A film or video without sounds, natural or produced, detaches an audience from the onscreen action. The audience becomes an observer, looking at the scene from outside rather than made to feel a part of the action—at the center of an acoustic space. The presence of sound changes the audience relationship to what is happening on screen; it becomes part of the action in a sense. The audience becomes a participant in that there is no longer a separation between the listener-viewer and the screen plane. Therefore, it can also be said that sound effects add realism to the picture.

Defining Space

Sound defines space by establishing distance, direction of movement, position, openness, and dimension. Distance—how close or far a sound seems to be—is created mainly by relative loudness, or sound perspective. The louder a sound, the closer to the listener-viewer it is. Thunder at a low sound level tells you that a storm is some distance away; as the storm moves closer, the thunder grows louder.

Focusing Attention

In shots, other than close-ups, in which a number of elements are seen at the same time, how do you know where to focus attention? Of course directors compose shots to direct the eye, but the eye can wander. Sound, however, draws attention and provides the viewer with a focus. In a shot of a large room filled with people, the eye takes it all in, but if a person shouts or begins choking, the sound directs the eye to that individual.

Establishing Locale

Sounds can establish locale. A cawing seagull places you at the ocean; honking car horns and screeching brakes place you in city traffic; the squeak of athletic shoes, the rhythmic slap of a bouncing ball, and the roar of a crowd place you at a basketball game.

Creating Environment

Establishing locale begins to create an environment, but more brush strokes and textures are often needed to complete the picture.

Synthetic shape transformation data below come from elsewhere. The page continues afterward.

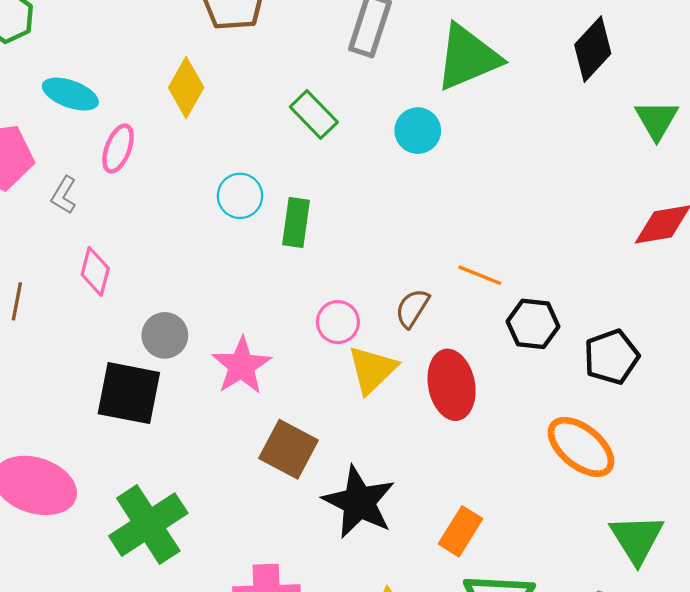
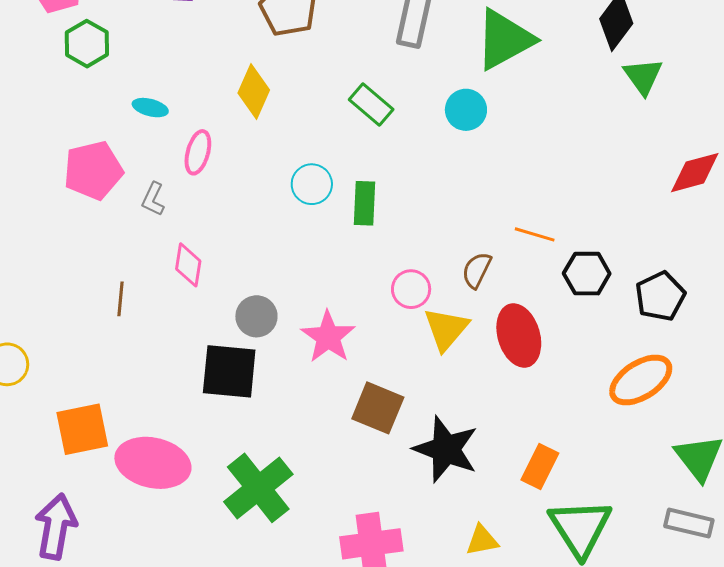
cyan ellipse: (70, 94) -> (150, 108), size x0.7
green triangle: (657, 120) -> (643, 76), moved
orange ellipse: (581, 447) -> (641, 380), turned -66

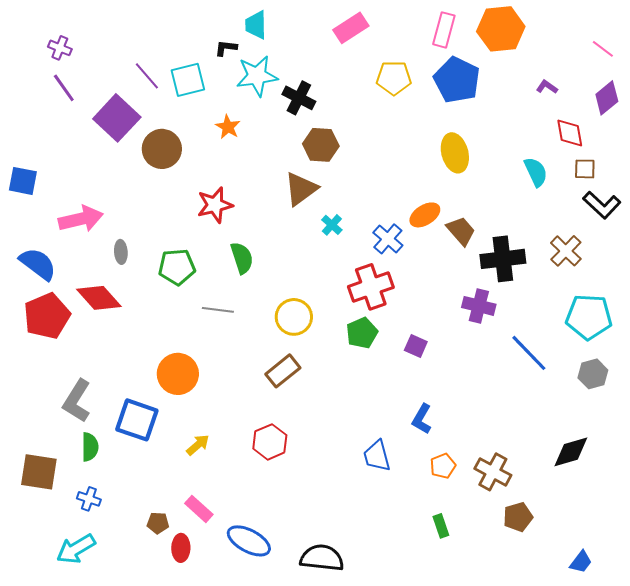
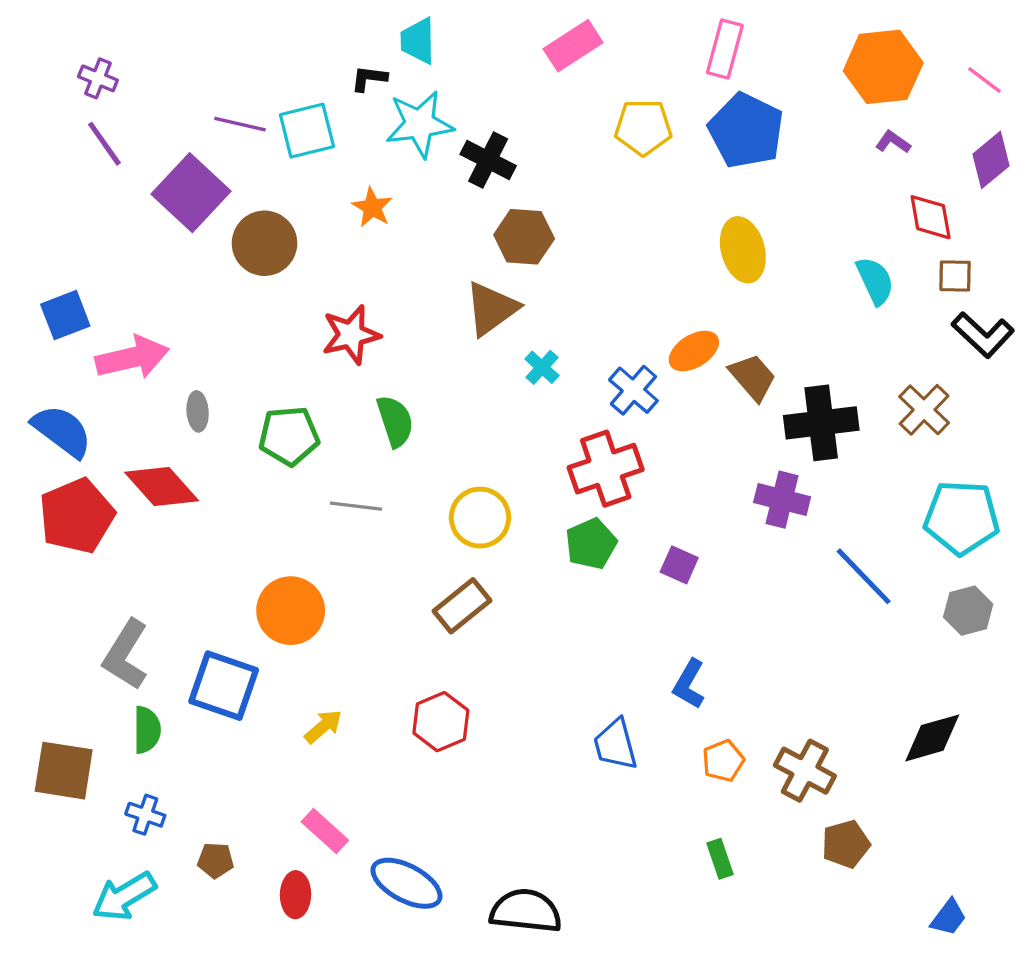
orange hexagon: (501, 29) -> (883, 67), moved
purple line: (147, 76) -> (240, 124), turned -36
blue square: (23, 181) -> (65, 315), moved, turned -32
brown pentagon: (158, 523) -> (216, 860), moved

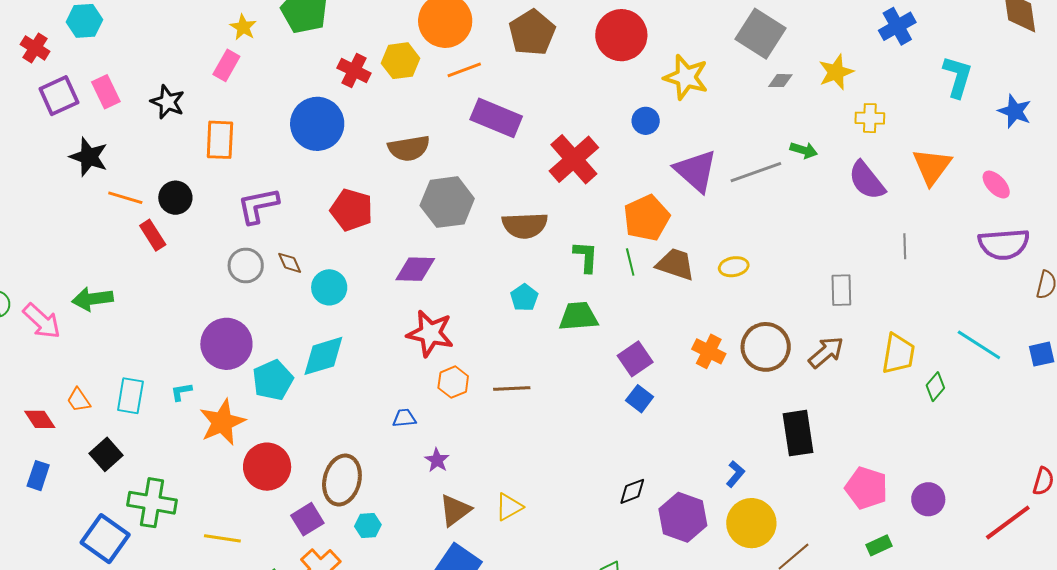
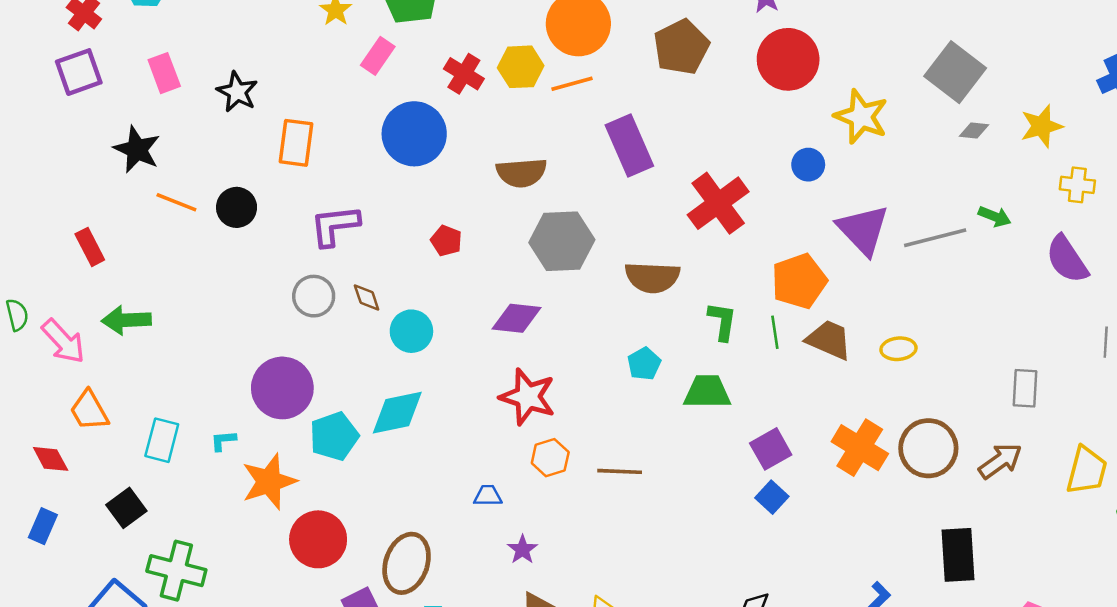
pink rectangle: (226, 65) -> (378, 56), moved
orange line: (464, 70) -> (572, 84), moved
purple square: (59, 96) -> (79, 72), moved
purple rectangle: (496, 118) -> (629, 145), turned 39
red pentagon: (352, 210) -> (446, 241), size x0.6
red rectangle: (153, 235) -> (90, 247), moved
orange cross: (709, 351) -> (860, 448), size x1.4
orange trapezoid: (79, 400) -> (89, 411), moved, size x1.4

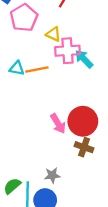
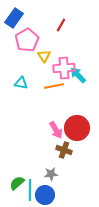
yellow triangle: (53, 34) -> (44, 56), moved, turned 32
orange line: (37, 69) -> (54, 86), moved
brown cross: (84, 147) -> (64, 150), moved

Honky-tonk saloon music may establish the Old West, but sounds of a blacksmith hammering, horses whinnying, wagon wheels rolling, and six-guns firing create environment.

Emphasizing Action

Sounds can emphasize or highlight action. A person falling down a flight of stairs tumbles all the harder if each bump is accented.

Intensifying Action

Whereas emphasizing action highlights or calls attention to something important, intensifying action increases or heightens dramatic impact. A car’s twisted metal settling in the aftermath of a collision emits an agonized groaning sound. In animation, sound (and music) intensifies the extent of a character’s running, falling, crashing, skidding, chomping, and chasing.

Depicting Identity

Depicting identity is perhaps one of the most obvious uses of sound. Barking identifies a dog, slurred speech identifies a drunk, and so on. But on a more informational level, sound can also give a character or an object its own distinctive sound signature: the rattle sound of a rattlesnake to identify a slippery villain with a venomous intent; thin, clear, hard sounds to convey a cold character devoid of compassion and so on.

Setting Pace

Sounds, or the lack of them, help set pace. The incessant, even rhythm of a machine creates a steady pace to underscore monotony. The controlled professionalism of two detectives discussing crucial evidence becomes more vital if the activity around them includes such sonic elements as footsteps moving quickly, telephones ringing, papers shuffled, and a general hubbub of voices.

Providing Counterpoint

Sounds provide counterpoint when they are different from what is expected, thereby making an additional comment on the action. A wounded soldier lying on a bed and looking at a ceiling fan’s rotating blades that sound like those of a helicopter suggest the battlefield he has just left.

Creating Humor

Sounds can be funny. Think of boings, boinks, and plops; the swirling swoops of a pen-nywhistle; the chuga-chugaburp-cough-chuga of a steam engine trying to get started. Comic sounds are indispensable in cartoons in highlighting the shenanigans of their characters.

Symbolizing Meaning

Sound can be used symbolically. The sound of water swirling down a drain is heard as a murder victim slumps to the floor of a bathtub.

Creating Metaphor

Sound can create a metaphorical relationship between what is heard and what is seen. A wife leaving her husband after enduring the last straw in a deeply troubled marriage walks out of their house, slamming the door. The sound of the slam has the palpable impact of finality and with it there is a slowly decaying reverberation that reflects a married life that has faded into nothingness.

Silence

Silence is not generally thought of as sound per se—that seems like a contradiction in terms. But it is the pauses or silences between words, sounds, and musical notes that help create rhythm, contrast, and power—elements important to sonic communication.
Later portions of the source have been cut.